Elastic Beanstalk deployment strategies

Bogdan Samoletskyi
3 min readJul 6, 2020

Key differences between them.

Photo by Ryan Quintal on Unsplash

Disclaimer:

This is the tenth article from series about Amazon Web Services (AWS) which I will write as a preparation to the Certified developer exam associate.

What is the deployment strategy?

Elastic Beanstalk is a powerful deployment tool, using for application deployment in AWS. In simplest scenario you have only one deployment and will just redeploy a new version of your application over the old. But what if you have more that one instances, using with ELB? What of you need to have zero downtime on your production application? For such demands Elastic beanstalk has a few strategies.

Deployment strategies overview.

Documentation

Amazon has a really good documentation about different deployment strategies. Let’s go one-by-one.

All at once — easiest strategy — just update your application on all instances simultaneously. Pros: Quickest deployment. Cons: service unavailable during the deployment.
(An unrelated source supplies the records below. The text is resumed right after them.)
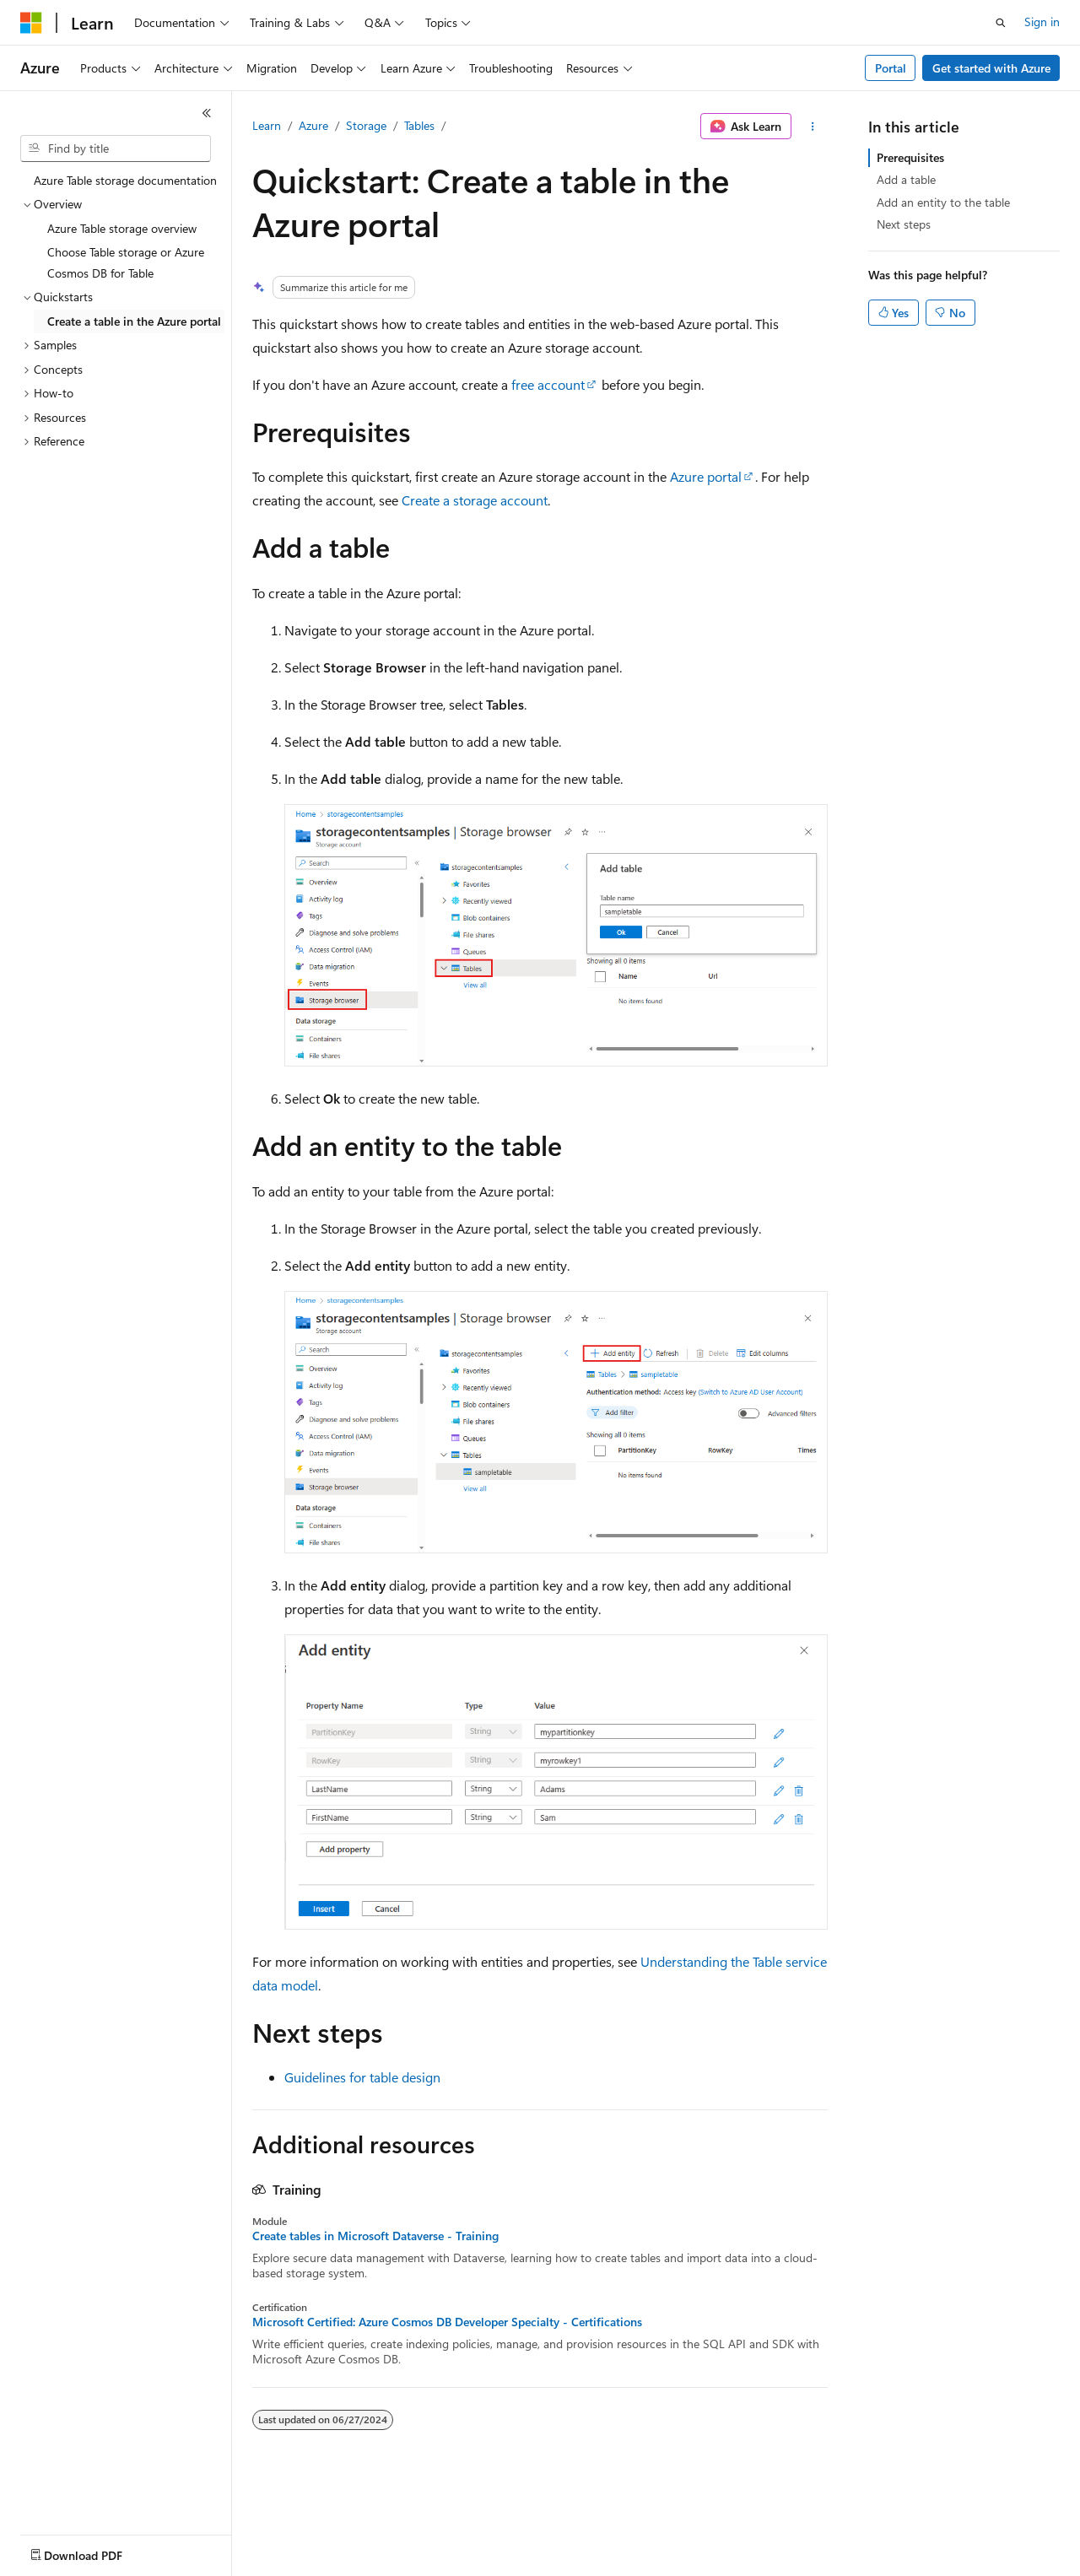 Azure (313, 125)
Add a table (906, 179)
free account (548, 384)
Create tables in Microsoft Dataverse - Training (375, 2236)
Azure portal (706, 476)
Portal (890, 68)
Rolling — if you have more than one instance, you can update instances one by one, or by dividing them in groups. Let’s say you have 2 instances, instance 1 going to update, but instance 2 continue working with old version and serving it’s duties. After application updated on 1st instance and prove it works, instance 2 start to be updating. Pros: no additional instances required, zero downtime. Cons: It will take longer time to deploy, service capacity can suffer (so service quality too).

Rolling with additional batch — what if you don’t want to decrease your application capacity? In this case you can replicate part of your instances to maintain the same capacity. In the previous example just replicate 1 instance (it will be 3 overall), update one instance (during the update it will be still 2 working instances), get it back to work and take the second one. By rotating the instances application capacity will be the same all the time. After the deployment just remove additional instances. Pros: application runs with full capacity, small additional cost. Cons: Additional cost for new instances, longer deployment.